[Exercise description] Begin at the line that holds "AB-İKÖ zirvesinde Kıbrıs Türk" and copy each line exactly until the data below ends, including that last line but no pictures.

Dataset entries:

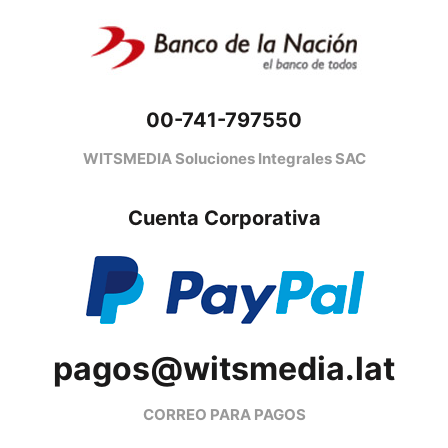
00-741-797550
WITSMEDIA Soluciones Integrales SAC
Cuenta Corporativa
pagos@witsmedia.lat
CORREO PARA PAGOS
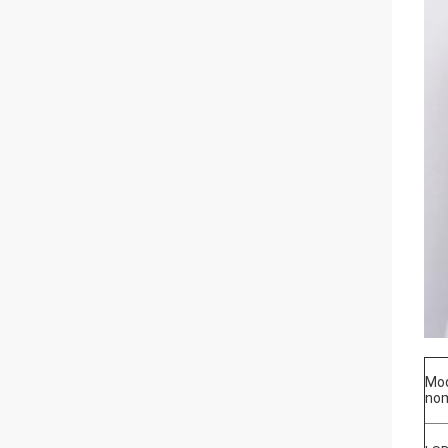
Mo
nom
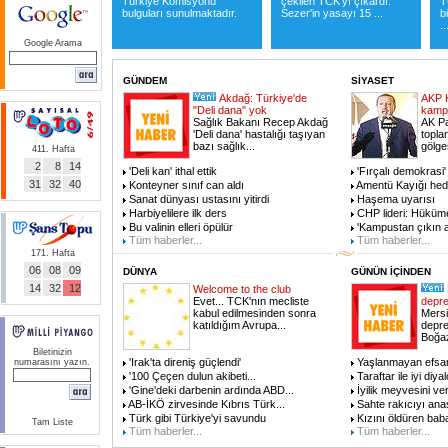
Türkiye Komisyonu
çekilen TCK'yı çıkardı.
T
bulguları sunulmaktadır.
Sezer'in yasayı 15 ...
b
..
Google Arama
GÜNDEM
SİYASET
Akdağ: Türkiye'de
AKP 
"Deli dana" yok
kampı
Sağlık Bakanı Recep Akdağ
AK Pa
'Deli dana' hastalığı taşıyan
toplan
bazı sağlık
...
gölge
411. Hafta
2
8
14
'Deli kan' ithal ettik
'Fırçalı demokrasi'
31
32
40
Konteyner sınıf can aldı
Amentü Kayığı hediy
Sanat dünyası ustasını yitirdi
Haşema uyarısı
Harbiyelilere ilk ders
CHP lideri: Hüküme
Bu valinin elleri öpülür
'Kampustan çıkın a
Tüm haberler...
Tüm haberler...
171. Hafta
06
08
09
DÜNYA
GÜNÜN İÇİNDEN
14
32
12
Welcome to the club
Evet... TCK'nın mecliste
depr
kabul edilmesinden sonra
Mersi
katıldığım Avrupa
...
depre
Boğaz
Biletinizin
'Irak'ta direniş güçlendi'
Yaşlanmayan efsa
numarasını yazın.
'100 Çeçen dulun akibeti
...
Taraftar ile iyi diya
'Gine'deki darbenin ardında ABD
...
İyilik meyvesini ver
AB-İKÖ zirvesinde Kıbrıs Türk
...
Sahte rakıcıyı ana
Türk gibi Türkiye'yi savundu
Kızını öldüren ba
Tam Liste
Tüm haberler...
Tüm haberler...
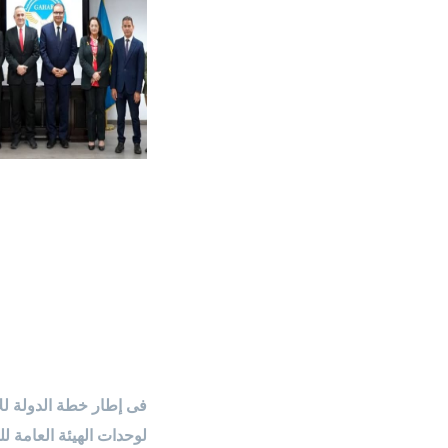
فى إطار خطة الدولة لل
لوحدات الهيئة العامة ل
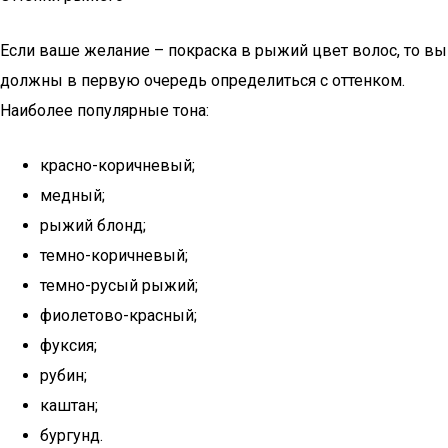
Если ваше желание – покраска в рыжий цвет волос, то вы
должны в первую очередь определиться с оттенком.
Наиболее популярные тона:
красно-коричневый;
медный;
рыжий блонд;
темно-коричневый;
темно-русый рыжий;
фиолетово-красный;
фуксия;
рубин;
каштан;
бургунд.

[Solved problem]
AB-İKÖ zirvesinde Kıbrıs Türk
...
Sahte rakıcıyı ana
Türk gibi Türkiye'yi savundu
Kızını öldüren ba
Tam Liste
Tüm haberler...
Tüm haberler...
فى إطار خطة الدولة لل
لوحدات الهيئة العامة ل
Если ваше желание – покраска в рыжий цвет волос, то вы
должны в первую очередь определиться с оттенком.
Наиболее популярные тона:
красно-коричневый;
медный;
рыжий блонд;
темно-коричневый;
темно-русый рыжий;
фиолетово-красный;
фуксия;
рубин;
каштан;
бургунд.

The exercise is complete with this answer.